Before I begin, I just want you all to know that I am missing the “m” key from my keyboard. It is…frustrating. LOL!
I don’t feel the love I am given: or do I?
By Tripp Hudgins, lover
Love is hard. There’s no escaping that for me. I know that it is hard for everyone in one way or another. I’ve been reflecting recently on my inability to feel love or at least trust the feeling of receiving love that I experience. Yes, trust issues. I know.
I want to feel that embrace of my whole being, each and every foible, failure, gift, virtue, and desire. I want to believe that all of me is welcome. It seems that I’m rubbish at this.
I have this vivid memory of the last time I saw a college girlfriend. At some point in our conversation, she said, “You have no idea how to love.” It was like she suddenly realized this deep truth that both of us had been blind to in our more than 18 month relationship.
The words hit me like a ton of bricks. She wasn’t wrong. She wasn’t entirely right, either (he said defensively). I don’t trust love. I don’t trust it’s reality. This, of course is both different from not knowing how to love and yet is fundamental to knowing how to love.
I know how to love. I just don’t trust it at all. I don’t trust myself. I only sometimes trust the love another offers. All love is qualified. All love is conditional. No, you don’t know the conditions until you fail to meet them. This is a problem. This leads to all kind of neurotic and co-dependent behaviors. That there is what’s called an understatement.
Yes, I am a recovering alcoholic (seventeen years). Yes, I preach about, talk about, hope for, and advocate for love as a profession. I’m a preacher and a musician. So, I’m learning a lot about love. A lot. All the time. And I have faith that it is real. I have faith that somewhere an unconditional kind of love exists. But I cannot get there from here. Ordinary love eludes me. How am I supposed to receive divine love? I ascent to it’s reality. But receive it? That’s a long way off.

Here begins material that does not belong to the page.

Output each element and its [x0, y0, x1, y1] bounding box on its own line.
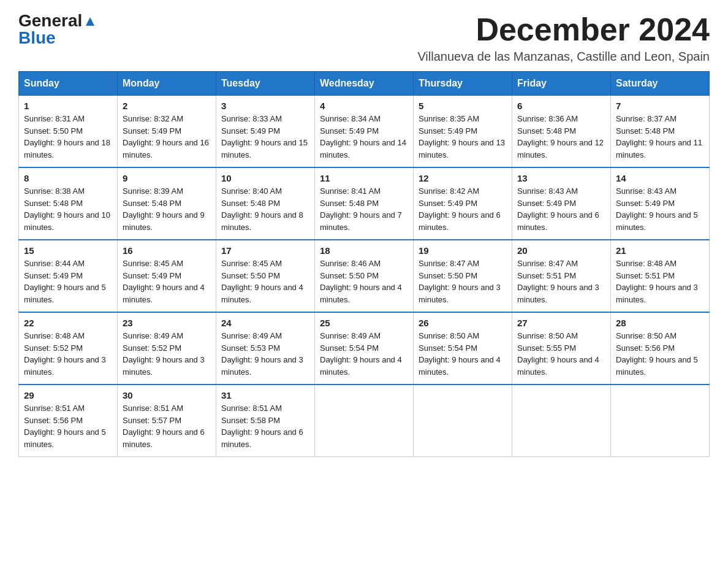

Sunday, I will preach on love. Again. I will talk about how we/I fuck it up. Again and again. I will talk about how Jesus loves us, every bent and broken part of us. Restoration and reconciliation is with the whole human. Not just a part or two. We’ll be changed in the experience, but…yeah. First, Jesus loves us.
Asshole.
I’m already angry at him and it’s not even Sunday yet.